* [TASK INSTRUCTIONS]: Would you please repeat the material exactly, from the first line to the last?

* [DATA FOR THE TASK]:
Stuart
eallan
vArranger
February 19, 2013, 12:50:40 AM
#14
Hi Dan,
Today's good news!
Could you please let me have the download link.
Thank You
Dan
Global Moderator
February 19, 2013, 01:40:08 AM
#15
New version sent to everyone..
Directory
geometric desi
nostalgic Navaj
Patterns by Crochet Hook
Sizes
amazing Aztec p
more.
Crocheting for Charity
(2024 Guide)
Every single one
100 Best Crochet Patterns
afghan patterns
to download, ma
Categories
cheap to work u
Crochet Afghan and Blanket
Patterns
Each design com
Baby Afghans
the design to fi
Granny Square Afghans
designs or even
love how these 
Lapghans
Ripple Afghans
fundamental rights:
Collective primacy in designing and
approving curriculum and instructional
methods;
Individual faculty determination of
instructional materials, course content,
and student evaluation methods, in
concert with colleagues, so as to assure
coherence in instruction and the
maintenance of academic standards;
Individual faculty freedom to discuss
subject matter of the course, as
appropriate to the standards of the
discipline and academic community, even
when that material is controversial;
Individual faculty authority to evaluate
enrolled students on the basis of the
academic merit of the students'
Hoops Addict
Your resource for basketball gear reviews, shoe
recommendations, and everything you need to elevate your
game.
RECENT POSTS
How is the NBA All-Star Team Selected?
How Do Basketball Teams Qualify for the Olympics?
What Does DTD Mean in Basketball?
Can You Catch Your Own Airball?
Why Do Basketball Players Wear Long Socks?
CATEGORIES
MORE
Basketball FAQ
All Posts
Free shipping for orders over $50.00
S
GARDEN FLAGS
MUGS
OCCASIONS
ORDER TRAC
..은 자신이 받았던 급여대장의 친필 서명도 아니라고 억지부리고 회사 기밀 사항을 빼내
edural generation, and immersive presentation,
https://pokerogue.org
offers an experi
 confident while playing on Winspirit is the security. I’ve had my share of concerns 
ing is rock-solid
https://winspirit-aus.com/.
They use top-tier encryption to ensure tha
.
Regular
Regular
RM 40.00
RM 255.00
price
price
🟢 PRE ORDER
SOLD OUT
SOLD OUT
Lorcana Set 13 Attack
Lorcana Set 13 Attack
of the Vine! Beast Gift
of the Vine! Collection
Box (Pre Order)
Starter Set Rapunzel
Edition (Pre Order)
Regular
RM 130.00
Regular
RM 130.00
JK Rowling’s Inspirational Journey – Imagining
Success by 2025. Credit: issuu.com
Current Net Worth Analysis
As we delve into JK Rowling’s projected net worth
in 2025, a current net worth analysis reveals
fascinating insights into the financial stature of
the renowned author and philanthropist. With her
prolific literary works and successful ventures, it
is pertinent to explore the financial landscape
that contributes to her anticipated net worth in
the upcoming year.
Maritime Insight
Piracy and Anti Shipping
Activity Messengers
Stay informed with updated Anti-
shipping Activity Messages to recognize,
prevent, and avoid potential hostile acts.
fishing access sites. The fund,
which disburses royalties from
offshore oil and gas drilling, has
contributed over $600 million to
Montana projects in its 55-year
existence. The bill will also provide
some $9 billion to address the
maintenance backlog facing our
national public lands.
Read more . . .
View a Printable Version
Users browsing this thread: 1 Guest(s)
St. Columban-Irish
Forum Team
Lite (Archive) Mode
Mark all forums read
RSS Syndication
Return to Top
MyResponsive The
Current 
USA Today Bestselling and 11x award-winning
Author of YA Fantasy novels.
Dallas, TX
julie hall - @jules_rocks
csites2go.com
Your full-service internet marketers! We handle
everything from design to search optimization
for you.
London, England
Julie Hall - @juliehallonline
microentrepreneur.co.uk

* [THE COMPLETED TASK]:
Stuart
eallan
vArranger
February 19, 2013, 12:50:40 AM
#14
Hi Dan,
Today's good news!
Could you please let me have the download link.
Thank You
Dan
Global Moderator
February 19, 2013, 01:40:08 AM
#15
New version sent to everyone..
Directory
geometric desi
nostalgic Navaj
Patterns by Crochet Hook
Sizes
amazing Aztec p
more.
Crocheting for Charity
(2024 Guide)
Every single one
100 Best Crochet Patterns
afghan patterns
to download, ma
Categories
cheap to work u
Crochet Afghan and Blanket
Patterns
Each design com
Baby Afghans
the design to fi
Granny Square Afghans
designs or even
love how these 
Lapghans
Ripple Afghans
fundamental rights:
Collective primacy in designing and
approving curriculum and instructional
methods;
Individual faculty determination of
instructional materials, course content,
and student evaluation methods, in
concert with colleagues, so as to assure
coherence in instruction and the
maintenance of academic standards;
Individual faculty freedom to discuss
subject matter of the course, as
appropriate to the standards of the
discipline and academic community, even
when that material is controversial;
Individual faculty authority to evaluate
enrolled students on the basis of the
academic merit of the students'
Hoops Addict
Your resource for basketball gear reviews, shoe
recommendations, and everything you need to elevate your
game.
RECENT POSTS
How is the NBA All-Star Team Selected?
How Do Basketball Teams Qualify for the Olympics?
What Does DTD Mean in Basketball?
Can You Catch Your Own Airball?
Why Do Basketball Players Wear Long Socks?
CATEGORIES
MORE
Basketball FAQ
All Posts
Free shipping for orders over $50.00
S
GARDEN FLAGS
MUGS
OCCASIONS
ORDER TRAC
..은 자신이 받았던 급여대장의 친필 서명도 아니라고 억지부리고 회사 기밀 사항을 빼내
edural generation, and immersive presentation,
https://pokerogue.org
offers an experi
 confident while playing on Winspirit is the security. I’ve had my share of concerns 
ing is rock-solid
https://winspirit-aus.com/.
They use top-tier encryption to ensure tha
.
Regular
Regular
RM 40.00
RM 255.00
price
price
🟢 PRE ORDER
SOLD OUT
SOLD OUT
Lorcana Set 13 Attack
Lorcana Set 13 Attack
of the Vine! Beast Gift
of the Vine! Collection
Box (Pre Order)
Starter Set Rapunzel
Edition (Pre Order)
Regular
RM 130.00
Regular
RM 130.00
JK Rowling’s Inspirational Journey – Imagining
Success by 2025. Credit: issuu.com
Current Net Worth Analysis
As we delve into JK Rowling’s projected net worth
in 2025, a current net worth analysis reveals
fascinating insights into the financial stature of
the renowned author and philanthropist. With her
prolific literary works and successful ventures, it
is pertinent to explore the financial landscape
that contributes to her anticipated net worth in
the upcoming year.
Maritime Insight
Piracy and Anti Shipping
Activity Messengers
Stay informed with updated Anti-
shipping Activity Messages to recognize,
prevent, and avoid potential hostile acts.
fishing access sites. The fund,
which disburses royalties from
offshore oil and gas drilling, has
contributed over $600 million to
Montana projects in its 55-year
existence. The bill will also provide
some $9 billion to address the
maintenance backlog facing our
national public lands.
Read more . . .
View a Printable Version
Users browsing this thread: 1 Guest(s)
St. Columban-Irish
Forum Team
Lite (Archive) Mode
Mark all forums read
RSS Syndication
Return to Top
MyResponsive The
Current 
USA Today Bestselling and 11x award-winning
Author of YA Fantasy novels.
Dallas, TX
julie hall - @jules_rocks
csites2go.com
Your full-service internet marketers! We handle
everything from design to search optimization
for you.
London, England
Julie Hall - @juliehallonline
microentrepreneur.co.uk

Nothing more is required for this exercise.